### WHAT THE TASK ASKS
Starting with the line that has "condicionadas" in the records below and ending with the line that has "whisky-destilleri, som ligger ved foten av", output those lines exactly and nothing more; omit the pictures.

*** Begin section ***

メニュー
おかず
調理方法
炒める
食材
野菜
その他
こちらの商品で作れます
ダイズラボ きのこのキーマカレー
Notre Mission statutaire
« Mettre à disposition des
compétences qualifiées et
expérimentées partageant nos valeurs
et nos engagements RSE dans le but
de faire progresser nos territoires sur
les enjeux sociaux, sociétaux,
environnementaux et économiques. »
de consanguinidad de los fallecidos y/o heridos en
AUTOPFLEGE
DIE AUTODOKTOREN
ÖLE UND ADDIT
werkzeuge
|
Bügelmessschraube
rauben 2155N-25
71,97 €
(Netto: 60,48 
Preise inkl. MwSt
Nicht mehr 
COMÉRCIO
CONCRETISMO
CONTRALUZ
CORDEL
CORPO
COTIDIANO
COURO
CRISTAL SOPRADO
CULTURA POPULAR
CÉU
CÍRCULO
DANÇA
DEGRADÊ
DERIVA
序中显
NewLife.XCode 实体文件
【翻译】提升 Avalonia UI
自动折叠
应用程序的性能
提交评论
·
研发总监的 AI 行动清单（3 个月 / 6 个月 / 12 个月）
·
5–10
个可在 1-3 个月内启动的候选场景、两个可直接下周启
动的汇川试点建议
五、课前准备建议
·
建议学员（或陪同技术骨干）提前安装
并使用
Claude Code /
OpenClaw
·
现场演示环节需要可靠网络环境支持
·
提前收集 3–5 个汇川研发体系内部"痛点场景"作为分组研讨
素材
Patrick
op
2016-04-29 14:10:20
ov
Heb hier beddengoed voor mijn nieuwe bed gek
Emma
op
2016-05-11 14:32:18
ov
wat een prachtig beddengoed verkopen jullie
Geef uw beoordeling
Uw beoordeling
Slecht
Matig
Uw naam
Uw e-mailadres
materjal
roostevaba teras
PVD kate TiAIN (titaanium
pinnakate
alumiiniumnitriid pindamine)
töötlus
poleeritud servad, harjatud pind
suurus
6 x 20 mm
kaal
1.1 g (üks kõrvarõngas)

*** End section ***
*** Begin section ***

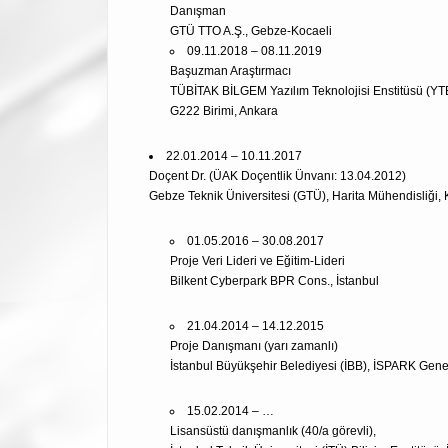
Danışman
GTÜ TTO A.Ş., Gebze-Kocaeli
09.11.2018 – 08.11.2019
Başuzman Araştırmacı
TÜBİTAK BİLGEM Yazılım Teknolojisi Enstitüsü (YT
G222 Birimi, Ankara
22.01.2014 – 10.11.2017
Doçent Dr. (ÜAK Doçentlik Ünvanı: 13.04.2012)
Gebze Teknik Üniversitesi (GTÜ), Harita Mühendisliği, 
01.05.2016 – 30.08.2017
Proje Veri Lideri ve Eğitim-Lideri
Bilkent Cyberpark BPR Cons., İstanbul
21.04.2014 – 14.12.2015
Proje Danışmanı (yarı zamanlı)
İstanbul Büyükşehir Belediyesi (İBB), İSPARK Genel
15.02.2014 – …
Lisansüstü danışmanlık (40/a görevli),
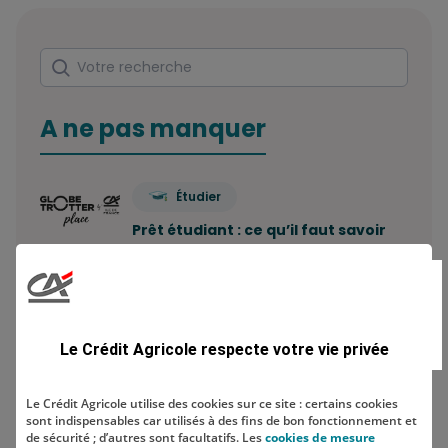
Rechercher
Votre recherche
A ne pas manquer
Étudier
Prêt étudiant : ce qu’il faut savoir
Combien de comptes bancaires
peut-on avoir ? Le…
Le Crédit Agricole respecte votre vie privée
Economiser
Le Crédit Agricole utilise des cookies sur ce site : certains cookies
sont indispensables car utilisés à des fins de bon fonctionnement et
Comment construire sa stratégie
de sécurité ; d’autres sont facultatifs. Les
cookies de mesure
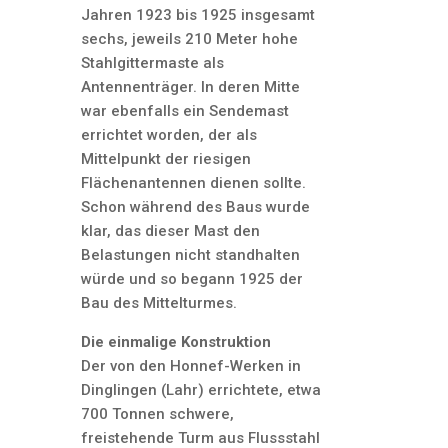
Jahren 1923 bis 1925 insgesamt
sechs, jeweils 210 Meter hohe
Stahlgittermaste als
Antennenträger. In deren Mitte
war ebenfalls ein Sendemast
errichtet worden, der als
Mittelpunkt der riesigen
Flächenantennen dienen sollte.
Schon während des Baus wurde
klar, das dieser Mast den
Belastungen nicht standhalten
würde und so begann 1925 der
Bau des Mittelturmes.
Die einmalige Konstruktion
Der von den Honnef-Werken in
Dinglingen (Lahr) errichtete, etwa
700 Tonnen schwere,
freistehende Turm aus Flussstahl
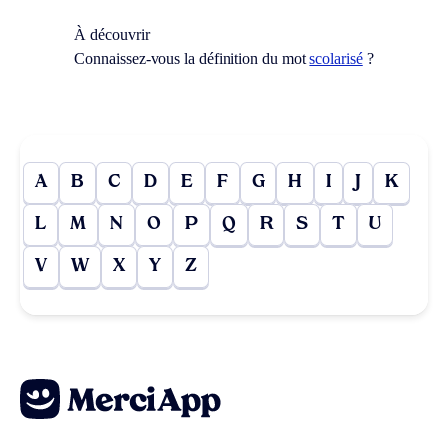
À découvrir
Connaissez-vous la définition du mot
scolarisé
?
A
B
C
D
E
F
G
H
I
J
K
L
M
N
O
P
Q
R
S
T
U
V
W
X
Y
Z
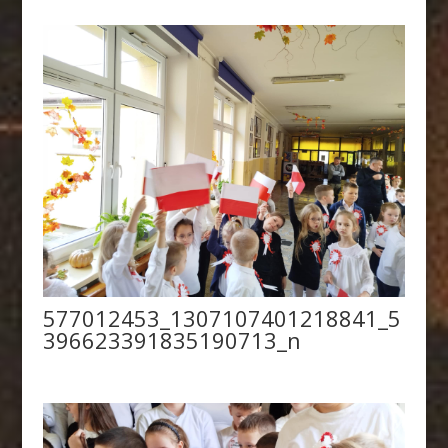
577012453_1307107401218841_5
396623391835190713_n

*** End section ***
*** Begin section ***

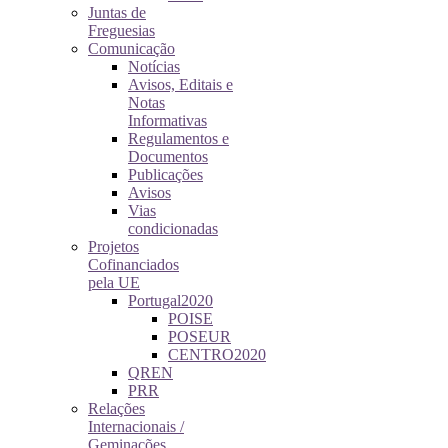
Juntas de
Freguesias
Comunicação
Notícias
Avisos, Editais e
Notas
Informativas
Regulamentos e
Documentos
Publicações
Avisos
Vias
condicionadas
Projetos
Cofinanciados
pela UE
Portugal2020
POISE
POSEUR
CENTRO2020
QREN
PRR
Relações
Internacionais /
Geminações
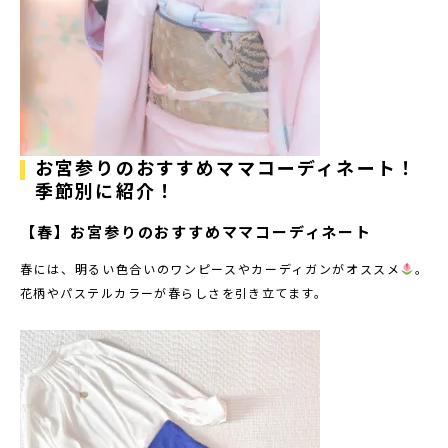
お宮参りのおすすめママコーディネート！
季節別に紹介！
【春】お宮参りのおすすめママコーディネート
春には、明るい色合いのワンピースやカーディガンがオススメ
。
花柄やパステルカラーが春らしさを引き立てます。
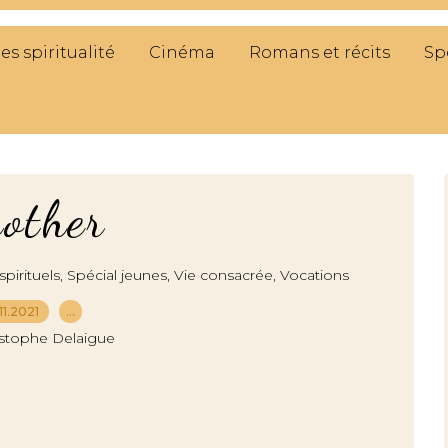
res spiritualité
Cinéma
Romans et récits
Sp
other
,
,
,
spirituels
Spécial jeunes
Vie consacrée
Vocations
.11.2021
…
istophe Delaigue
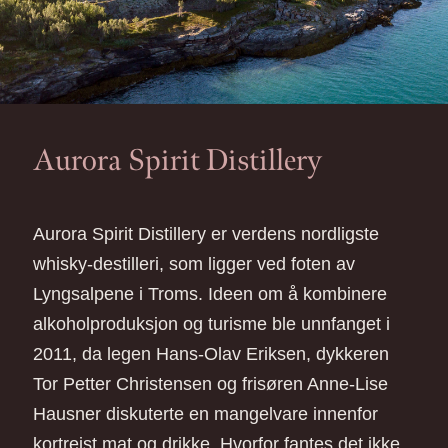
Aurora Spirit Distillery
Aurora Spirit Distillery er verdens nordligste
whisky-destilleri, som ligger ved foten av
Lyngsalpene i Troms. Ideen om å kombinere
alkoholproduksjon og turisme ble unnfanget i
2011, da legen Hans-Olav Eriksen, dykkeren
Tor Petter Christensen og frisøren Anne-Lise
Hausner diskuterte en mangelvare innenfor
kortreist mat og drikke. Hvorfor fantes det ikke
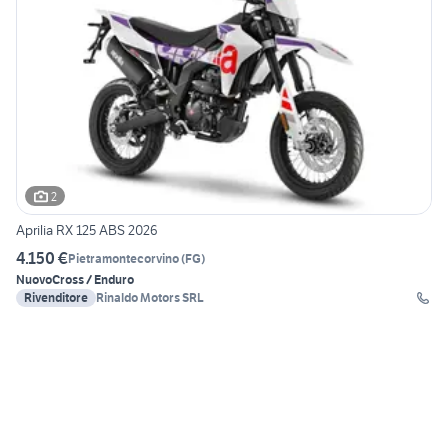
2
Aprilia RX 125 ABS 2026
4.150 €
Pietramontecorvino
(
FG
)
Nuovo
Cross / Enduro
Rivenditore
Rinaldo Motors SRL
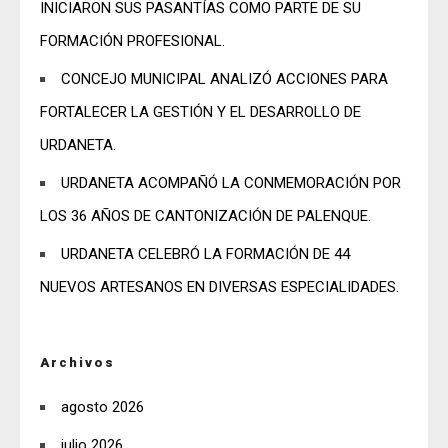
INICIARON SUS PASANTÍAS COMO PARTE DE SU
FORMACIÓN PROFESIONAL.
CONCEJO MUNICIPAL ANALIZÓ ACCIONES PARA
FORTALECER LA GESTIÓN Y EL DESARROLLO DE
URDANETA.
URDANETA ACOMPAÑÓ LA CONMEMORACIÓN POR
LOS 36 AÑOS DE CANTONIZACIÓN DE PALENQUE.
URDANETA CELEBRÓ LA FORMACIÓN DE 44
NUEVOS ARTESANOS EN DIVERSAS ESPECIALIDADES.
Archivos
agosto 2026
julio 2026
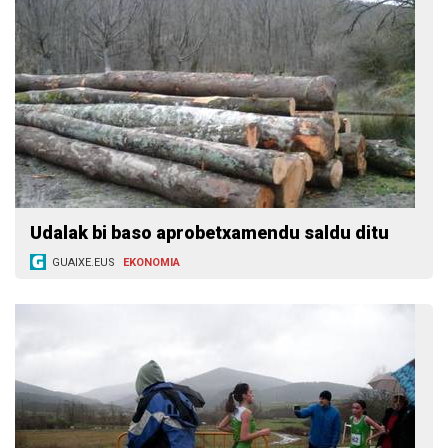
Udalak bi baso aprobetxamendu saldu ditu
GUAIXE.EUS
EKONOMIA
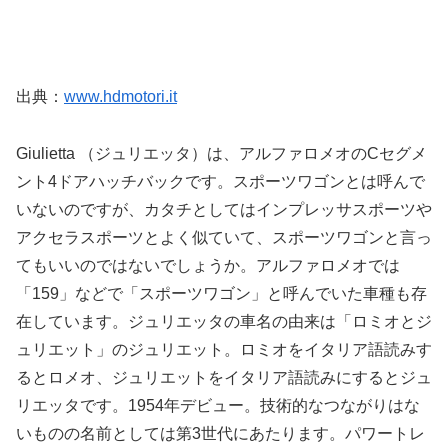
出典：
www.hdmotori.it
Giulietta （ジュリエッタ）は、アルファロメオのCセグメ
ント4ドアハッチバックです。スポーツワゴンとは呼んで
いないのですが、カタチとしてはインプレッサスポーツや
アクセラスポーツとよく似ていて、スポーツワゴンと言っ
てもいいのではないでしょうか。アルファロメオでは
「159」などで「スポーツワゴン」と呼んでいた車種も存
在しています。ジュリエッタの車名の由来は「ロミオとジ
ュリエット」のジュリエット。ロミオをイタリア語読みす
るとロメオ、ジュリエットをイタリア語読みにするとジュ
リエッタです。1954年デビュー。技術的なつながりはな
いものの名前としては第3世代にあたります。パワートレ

*** End section ***

### EXERCISE OUTPUT
condicionadas
Projetos
Cofinanciados
pela UE
Portugal2020
POISE
POSEUR
CENTRO2020
QREN
PRR
Relações
Internacionais /
Geminações
お宮参りのおすすめママコーディネート！
季節別に紹介！
【春】お宮参りのおすすめママコーディネート
春には、明るい色合いのワンピースやカーディガンがオススメ
。
花柄やパステルカラーが春らしさを引き立てます。
res spiritualité
Cinéma
Romans et récits
Sp
other
,
,
,
spirituels
Spécial jeunes
Vie consacrée
Vocations
.11.2021
…
istophe Delaigue
Aurora Spirit Distillery
Aurora Spirit Distillery er verdens nordligste
whisky-destilleri, som ligger ved foten av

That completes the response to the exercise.